INFORMATION GIVEN:
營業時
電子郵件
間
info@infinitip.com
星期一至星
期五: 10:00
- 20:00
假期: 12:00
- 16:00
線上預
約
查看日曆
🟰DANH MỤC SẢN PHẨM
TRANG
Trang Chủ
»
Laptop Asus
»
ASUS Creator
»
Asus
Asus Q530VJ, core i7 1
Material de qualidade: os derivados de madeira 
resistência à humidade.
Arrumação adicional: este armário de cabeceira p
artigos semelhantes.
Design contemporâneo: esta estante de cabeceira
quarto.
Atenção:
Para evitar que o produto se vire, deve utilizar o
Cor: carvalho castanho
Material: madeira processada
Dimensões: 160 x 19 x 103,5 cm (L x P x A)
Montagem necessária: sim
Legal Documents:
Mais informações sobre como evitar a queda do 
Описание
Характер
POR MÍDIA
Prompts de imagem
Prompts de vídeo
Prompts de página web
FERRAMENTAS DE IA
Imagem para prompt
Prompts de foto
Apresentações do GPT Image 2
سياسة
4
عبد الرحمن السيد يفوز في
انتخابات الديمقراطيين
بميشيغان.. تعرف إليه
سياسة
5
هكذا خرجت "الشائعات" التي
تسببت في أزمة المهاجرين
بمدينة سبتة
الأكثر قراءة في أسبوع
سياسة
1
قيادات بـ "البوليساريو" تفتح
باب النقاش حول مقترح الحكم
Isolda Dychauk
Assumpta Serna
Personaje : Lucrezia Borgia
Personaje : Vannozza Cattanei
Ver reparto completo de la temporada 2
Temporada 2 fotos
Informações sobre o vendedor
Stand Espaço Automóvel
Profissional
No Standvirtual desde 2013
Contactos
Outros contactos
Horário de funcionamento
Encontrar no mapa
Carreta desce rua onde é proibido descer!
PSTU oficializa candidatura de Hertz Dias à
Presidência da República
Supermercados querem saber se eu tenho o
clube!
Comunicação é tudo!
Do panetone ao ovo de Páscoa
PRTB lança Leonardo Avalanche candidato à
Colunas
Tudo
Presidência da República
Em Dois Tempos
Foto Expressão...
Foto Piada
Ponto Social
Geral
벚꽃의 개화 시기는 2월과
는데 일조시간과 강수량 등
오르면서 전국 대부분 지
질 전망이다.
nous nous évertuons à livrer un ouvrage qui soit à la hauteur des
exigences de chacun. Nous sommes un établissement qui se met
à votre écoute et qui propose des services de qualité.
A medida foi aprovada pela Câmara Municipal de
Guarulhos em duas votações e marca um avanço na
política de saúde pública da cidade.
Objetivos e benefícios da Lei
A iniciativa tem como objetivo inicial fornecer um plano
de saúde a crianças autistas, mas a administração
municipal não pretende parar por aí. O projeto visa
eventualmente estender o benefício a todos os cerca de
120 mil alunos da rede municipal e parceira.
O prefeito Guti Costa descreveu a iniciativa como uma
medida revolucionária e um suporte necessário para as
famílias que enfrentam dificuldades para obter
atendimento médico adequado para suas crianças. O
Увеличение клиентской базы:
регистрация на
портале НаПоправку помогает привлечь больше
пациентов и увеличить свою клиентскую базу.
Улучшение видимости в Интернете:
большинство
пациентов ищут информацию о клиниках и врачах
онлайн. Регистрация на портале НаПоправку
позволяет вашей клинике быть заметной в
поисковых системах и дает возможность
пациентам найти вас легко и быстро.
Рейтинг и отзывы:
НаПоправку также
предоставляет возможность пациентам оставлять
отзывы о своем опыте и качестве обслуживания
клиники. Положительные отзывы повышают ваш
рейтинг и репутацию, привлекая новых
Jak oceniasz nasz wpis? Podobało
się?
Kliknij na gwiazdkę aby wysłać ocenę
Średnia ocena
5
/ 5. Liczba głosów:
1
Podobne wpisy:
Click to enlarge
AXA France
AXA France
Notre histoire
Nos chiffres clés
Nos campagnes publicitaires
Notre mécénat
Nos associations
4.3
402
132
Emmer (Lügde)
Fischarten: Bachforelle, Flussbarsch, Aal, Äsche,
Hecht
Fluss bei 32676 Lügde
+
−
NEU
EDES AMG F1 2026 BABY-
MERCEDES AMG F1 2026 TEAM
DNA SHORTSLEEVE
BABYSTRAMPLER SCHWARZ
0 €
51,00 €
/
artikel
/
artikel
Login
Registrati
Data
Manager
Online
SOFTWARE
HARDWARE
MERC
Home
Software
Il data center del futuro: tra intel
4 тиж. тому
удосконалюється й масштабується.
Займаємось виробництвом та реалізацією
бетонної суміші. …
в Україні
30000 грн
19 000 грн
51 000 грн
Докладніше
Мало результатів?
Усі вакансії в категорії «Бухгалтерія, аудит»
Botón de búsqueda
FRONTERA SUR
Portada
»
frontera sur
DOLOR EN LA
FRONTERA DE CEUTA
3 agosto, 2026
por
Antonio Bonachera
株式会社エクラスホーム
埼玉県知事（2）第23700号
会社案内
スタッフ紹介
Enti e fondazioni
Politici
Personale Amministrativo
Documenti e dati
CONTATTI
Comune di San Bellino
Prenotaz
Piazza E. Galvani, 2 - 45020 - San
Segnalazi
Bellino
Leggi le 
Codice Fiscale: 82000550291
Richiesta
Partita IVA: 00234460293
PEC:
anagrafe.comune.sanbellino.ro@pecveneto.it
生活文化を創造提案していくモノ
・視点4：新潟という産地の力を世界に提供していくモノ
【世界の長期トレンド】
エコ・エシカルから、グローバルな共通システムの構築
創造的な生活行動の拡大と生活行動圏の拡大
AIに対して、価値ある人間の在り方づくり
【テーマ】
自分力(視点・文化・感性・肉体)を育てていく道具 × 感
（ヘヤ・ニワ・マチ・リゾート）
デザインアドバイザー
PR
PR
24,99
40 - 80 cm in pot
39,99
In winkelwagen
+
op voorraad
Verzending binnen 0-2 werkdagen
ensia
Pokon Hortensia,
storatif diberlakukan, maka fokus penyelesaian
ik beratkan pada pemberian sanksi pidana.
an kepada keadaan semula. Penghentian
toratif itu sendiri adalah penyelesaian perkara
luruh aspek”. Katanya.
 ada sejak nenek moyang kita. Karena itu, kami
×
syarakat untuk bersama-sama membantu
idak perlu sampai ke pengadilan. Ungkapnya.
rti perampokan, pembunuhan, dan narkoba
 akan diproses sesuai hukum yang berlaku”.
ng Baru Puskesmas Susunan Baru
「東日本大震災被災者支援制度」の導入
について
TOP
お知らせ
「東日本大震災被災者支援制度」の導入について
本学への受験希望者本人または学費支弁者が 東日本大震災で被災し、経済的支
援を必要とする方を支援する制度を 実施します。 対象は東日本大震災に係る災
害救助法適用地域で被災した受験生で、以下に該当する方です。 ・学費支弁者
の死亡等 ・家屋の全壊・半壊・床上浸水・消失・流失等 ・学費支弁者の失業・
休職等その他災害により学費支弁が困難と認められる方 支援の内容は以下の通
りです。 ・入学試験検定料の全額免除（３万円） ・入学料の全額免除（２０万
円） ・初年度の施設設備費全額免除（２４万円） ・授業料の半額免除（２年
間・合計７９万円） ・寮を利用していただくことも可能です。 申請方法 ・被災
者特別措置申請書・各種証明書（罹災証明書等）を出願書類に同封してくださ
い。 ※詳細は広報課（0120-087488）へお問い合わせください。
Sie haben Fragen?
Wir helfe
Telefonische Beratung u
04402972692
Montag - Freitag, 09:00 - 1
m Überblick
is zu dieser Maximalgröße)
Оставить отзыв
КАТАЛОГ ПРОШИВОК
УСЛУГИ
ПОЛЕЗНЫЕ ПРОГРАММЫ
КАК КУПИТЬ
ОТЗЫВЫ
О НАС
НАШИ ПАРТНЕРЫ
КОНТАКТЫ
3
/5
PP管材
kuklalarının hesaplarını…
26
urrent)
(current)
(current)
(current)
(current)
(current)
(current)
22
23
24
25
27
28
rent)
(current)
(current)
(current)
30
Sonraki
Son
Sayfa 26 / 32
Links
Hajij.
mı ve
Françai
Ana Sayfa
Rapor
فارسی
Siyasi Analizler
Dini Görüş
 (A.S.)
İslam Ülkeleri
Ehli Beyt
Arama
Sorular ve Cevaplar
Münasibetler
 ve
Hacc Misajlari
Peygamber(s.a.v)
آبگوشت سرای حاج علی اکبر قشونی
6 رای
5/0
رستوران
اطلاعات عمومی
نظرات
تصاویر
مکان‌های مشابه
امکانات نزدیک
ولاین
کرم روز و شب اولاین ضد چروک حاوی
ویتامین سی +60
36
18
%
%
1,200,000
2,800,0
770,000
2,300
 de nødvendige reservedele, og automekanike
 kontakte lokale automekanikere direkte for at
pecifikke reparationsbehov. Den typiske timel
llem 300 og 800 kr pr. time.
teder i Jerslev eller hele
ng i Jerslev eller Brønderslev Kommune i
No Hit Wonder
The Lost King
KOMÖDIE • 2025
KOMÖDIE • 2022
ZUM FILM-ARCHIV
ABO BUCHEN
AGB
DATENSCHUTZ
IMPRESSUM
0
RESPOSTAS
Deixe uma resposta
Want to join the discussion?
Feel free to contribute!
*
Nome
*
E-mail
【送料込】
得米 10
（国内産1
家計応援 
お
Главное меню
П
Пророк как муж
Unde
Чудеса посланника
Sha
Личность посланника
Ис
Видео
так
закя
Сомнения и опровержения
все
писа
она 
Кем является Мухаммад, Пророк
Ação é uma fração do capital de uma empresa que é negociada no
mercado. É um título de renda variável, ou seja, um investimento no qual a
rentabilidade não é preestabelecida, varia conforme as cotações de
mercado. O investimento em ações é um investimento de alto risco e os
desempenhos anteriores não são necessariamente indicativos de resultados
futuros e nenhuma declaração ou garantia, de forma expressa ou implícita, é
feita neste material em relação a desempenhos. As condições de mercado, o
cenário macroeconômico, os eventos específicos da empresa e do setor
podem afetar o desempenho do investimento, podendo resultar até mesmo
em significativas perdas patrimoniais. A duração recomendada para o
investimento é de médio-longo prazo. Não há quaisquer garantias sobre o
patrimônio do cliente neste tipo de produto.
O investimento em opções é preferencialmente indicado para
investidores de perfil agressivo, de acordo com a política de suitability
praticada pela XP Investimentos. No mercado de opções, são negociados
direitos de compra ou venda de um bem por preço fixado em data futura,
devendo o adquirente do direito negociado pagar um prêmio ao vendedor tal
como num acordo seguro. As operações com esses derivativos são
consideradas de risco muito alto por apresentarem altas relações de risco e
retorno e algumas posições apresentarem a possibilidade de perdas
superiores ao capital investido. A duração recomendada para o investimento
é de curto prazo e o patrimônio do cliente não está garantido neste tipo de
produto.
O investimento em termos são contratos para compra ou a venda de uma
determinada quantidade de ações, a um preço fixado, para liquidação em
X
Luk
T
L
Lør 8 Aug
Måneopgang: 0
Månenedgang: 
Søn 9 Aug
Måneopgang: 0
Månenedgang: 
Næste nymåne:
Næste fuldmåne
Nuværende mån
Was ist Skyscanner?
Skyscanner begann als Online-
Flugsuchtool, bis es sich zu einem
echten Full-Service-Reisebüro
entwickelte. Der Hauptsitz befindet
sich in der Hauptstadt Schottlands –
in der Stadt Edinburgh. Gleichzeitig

WHAT YOU WILL DO: The required output is the exact run of lines from the beginning of the listing above to the line that contains "exigences de chacun.", inclusive of both.

YOUR SOLUTION:
營業時
電子郵件
間
info@infinitip.com
星期一至星
期五: 10:00
- 20:00
假期: 12:00
- 16:00
線上預
約
查看日曆
🟰DANH MỤC SẢN PHẨM
TRANG
Trang Chủ
»
Laptop Asus
»
ASUS Creator
»
Asus
Asus Q530VJ, core i7 1
Material de qualidade: os derivados de madeira 
resistência à humidade.
Arrumação adicional: este armário de cabeceira p
artigos semelhantes.
Design contemporâneo: esta estante de cabeceira
quarto.
Atenção:
Para evitar que o produto se vire, deve utilizar o
Cor: carvalho castanho
Material: madeira processada
Dimensões: 160 x 19 x 103,5 cm (L x P x A)
Montagem necessária: sim
Legal Documents:
Mais informações sobre como evitar a queda do 
Описание
Характер
POR MÍDIA
Prompts de imagem
Prompts de vídeo
Prompts de página web
FERRAMENTAS DE IA
Imagem para prompt
Prompts de foto
Apresentações do GPT Image 2
سياسة
4
عبد الرحمن السيد يفوز في
انتخابات الديمقراطيين
بميشيغان.. تعرف إليه
سياسة
5
هكذا خرجت "الشائعات" التي
تسببت في أزمة المهاجرين
بمدينة سبتة
الأكثر قراءة في أسبوع
سياسة
1
قيادات بـ "البوليساريو" تفتح
باب النقاش حول مقترح الحكم
Isolda Dychauk
Assumpta Serna
Personaje : Lucrezia Borgia
Personaje : Vannozza Cattanei
Ver reparto completo de la temporada 2
Temporada 2 fotos
Informações sobre o vendedor
Stand Espaço Automóvel
Profissional
No Standvirtual desde 2013
Contactos
Outros contactos
Horário de funcionamento
Encontrar no mapa
Carreta desce rua onde é proibido descer!
PSTU oficializa candidatura de Hertz Dias à
Presidência da República
Supermercados querem saber se eu tenho o
clube!
Comunicação é tudo!
Do panetone ao ovo de Páscoa
PRTB lança Leonardo Avalanche candidato à
Colunas
Tudo
Presidência da República
Em Dois Tempos
Foto Expressão...
Foto Piada
Ponto Social
Geral
벚꽃의 개화 시기는 2월과
는데 일조시간과 강수량 등
오르면서 전국 대부분 지
질 전망이다.
nous nous évertuons à livrer un ouvrage qui soit à la hauteur des
exigences de chacun. Nous sommes un établissement qui se met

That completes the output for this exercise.